(Supplied data begins)

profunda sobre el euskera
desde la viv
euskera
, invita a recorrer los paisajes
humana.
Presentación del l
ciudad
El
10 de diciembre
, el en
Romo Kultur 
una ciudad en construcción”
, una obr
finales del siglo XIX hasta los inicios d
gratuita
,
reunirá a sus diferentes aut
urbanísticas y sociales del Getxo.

(Supplied data ends)

Type out the entries again, word for word.

▶ _Result_
profunda sobre el euskera
desde la viv
euskera
, invita a recorrer los paisajes
humana.
Presentación del l
ciudad
El
10 de diciembre
, el en
Romo Kultur 
una ciudad en construcción”
, una obr
finales del siglo XIX hasta los inicios d
gratuita
,
reunirá a sus diferentes aut
urbanísticas y sociales del Getxo.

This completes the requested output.